What: Waves Upon Waves
Where: Auckland Town Hall
When: Saturday 15 November 2014
Review by: William Dart, Monday 17 November
Auckland Choral's Waves upon Waves certainly benefited from one of the most imaginative programme covers of the season.
The subtle undulating blues of Elizabeth Thomson's Kermadec image lifted my spirits from time to time during the concert's rather taxing first half.
The Reinhard Flatischler and Johnny Bertl work that provided a title for the evening made lofty promises; among other things, it was going to reach our mental, emotional and motoric realms and establish rhythm as a mirror for deeper thought. It certainly won over the audience with its sonic spectacle.
Flatischler and Bertl were kept busy at their multicultural percussion station while Uwe Grodd drew the very best from Auckland Choral and Auckland Philharmonia Orchestra.
However, at just under half an hour, it was too long. It was also too fragmented, meshing easy minimalism with almost unctuously tonal writing, soaring at one point into a theme perilously close to Edith Piaf's Hymne a l'amour.
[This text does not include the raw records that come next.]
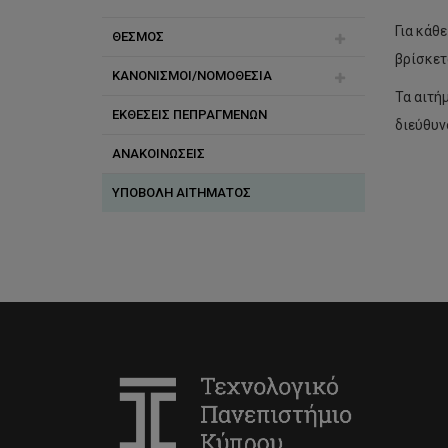
Για κάθ
ΘΕΣΜΟΣ
βρίσκετ
ΚΑΝΟΝΙΣΜΟΙ/ΝΟΜΟΘΕΣΙΑ
ΕΞΕΤΑΣΗ ΠΕΡΙΠΤΩΣΕΩΝ
Τα αιτή
ΕΚΘΕΣΕΙΣ ΠΕΠΡΑΓΜΕΝΩΝ
ΟΡΟΙ ΕΝΤΟΛΗΣ
ΕΘΝΙΚΑ ΚΕΙΜΕΝΑ
διεύθυν
ΑΝΑΚΟΙΝΩΣΕΙΣ
ΔΙΕΘΝΗ ΚΕΙΜΕΝΑ
ΥΠΟΒΟΛΗ ΑΙΤΗΜΑΤΟΣ
ΘΕΣΜΙΚΕΣ ΑΠΟΦΑΣΕΙΣ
Call me prosaic but, in among the hundreds of words of high-flown philosophy, I would have welcomed a simple explanation of the Takatina Gamala chanted by the choristers.
Vaughan Williams' A Sea Symphony brought in soloists and singers from City Choir Dunedin for an impressive choral contingent.
This 1910 score, the first totally choral symphony, is a major piece. Uwe Grodd was clearly aware of its significance and ensured that its iconic opening, Behold, the sea itself surged through the hall.
A Sea Symphony is very much part of the 19-century English oratorio tradition; recurring Elgarian sweeps, stirringly delivered, reminded me of last year's fine Dream of Gerontius.
David Griffiths, singing from the heart with his customary intelligence, did not always illuminate Walt Whitman's words with the vibrancy required.
Like soprano soloist Ursula Langmayr, his voice was sometimes submerged in the orchestral tide.
Both were at their most effective in the last movement, finding the personal in Whitman's universal.
The line "O soul thou pleasest me, I thee", was beautifully woven through solo strings and cool woodwind, with Langmayr's glorious top G proudly floating over a magical orchestral shimmer.